Promouvoir le changement de système par la base. Peu le font aussi bien que Rob Hopkins, activiste environnemental britannique et fondateur du mouvement Villes en transition («Transition Towns»). Nous sommes très heureux que sa tournée suisse ait fait halte au Centre Pro Natura de Champ-Pittet et que nous ayons pu nous entretenir avec lui de changement de système, de sobriété et de comment, en dépit de tout, rester optimiste…

Le mouvement Villes en transition, ce sont des militantes et militants écologistes qui depuis plus de quinze ans lancent des initiatives et des projets de durabilité dans de nombreuses villes du monde entier. Ils mettent ainsi en œuvre la transition vers une économie post-fossile et relocalisée. Le Réseau Transition («Transition Network») offre à toutes celles et ceux d’entre nous qui sont actifs ou qui souhaitent le devenir des conseils pour faire également de nos villes des villes en transition. Aujourd’hui, ce mouvement auto-organisé réunit plus de 1000 groupes dans le monde entier.

Le Réseau Transition est à l’image de Rob Hopkins. Celui-ci nous parle avec optimisme, le regard tourné sur la voie à suivre. Surtout, il le fait avec un enthousiasme contagieux.

À court terme, la crise climatique peut être vue comme une opportunité de s’attaquer à de nombreuses choses qui manifestement ne fonctionnent pas dans notre société. Nous devons notamment relocaliser beaucoup plus notre système économique. La «Ceinture Aliment-Terre» mise en place à Liège, en Belgique, en est un magnifique exemple. Bien sûr, nous ne verrons pas de villes autosuffisantes dans les toutes prochaines années, mais chaque pas dans cette direction crée de nouvelles opportunités, de nouveaux emplois et modes de vie.

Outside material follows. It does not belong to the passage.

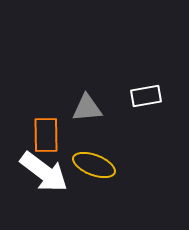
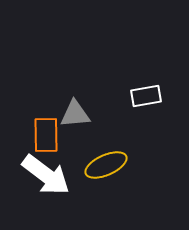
gray triangle: moved 12 px left, 6 px down
yellow ellipse: moved 12 px right; rotated 45 degrees counterclockwise
white arrow: moved 2 px right, 3 px down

Liège boucle sa «Ceinture Aliment-Terre»
En 2012, dans le cadre du réseau de transition de Liège, l’idée a vu le jour de développer un système alimentaire local autour de la ville. Le projet est désormais soutenu par les pouvoirs publics et a déjà été transposé dans six autres villes belges. Liège est un parfait exemple de projet issu d’une idée de type «et si...»: «Et si, en une génération, la majorité des aliments consommés par les Liégeoises et Liégeois provenaient de Liège même?» C’est cette question qui a inspiré et enthousiasmé tant de personnes et qui a finalement mis le projet en route. «Récemment, j’ai rencontré le maire de Marseille. Lui aussi souhaite acheter des terres autour de sa ville et mettre en place un nouveau système alimentaire», raconte Rob Hopkins.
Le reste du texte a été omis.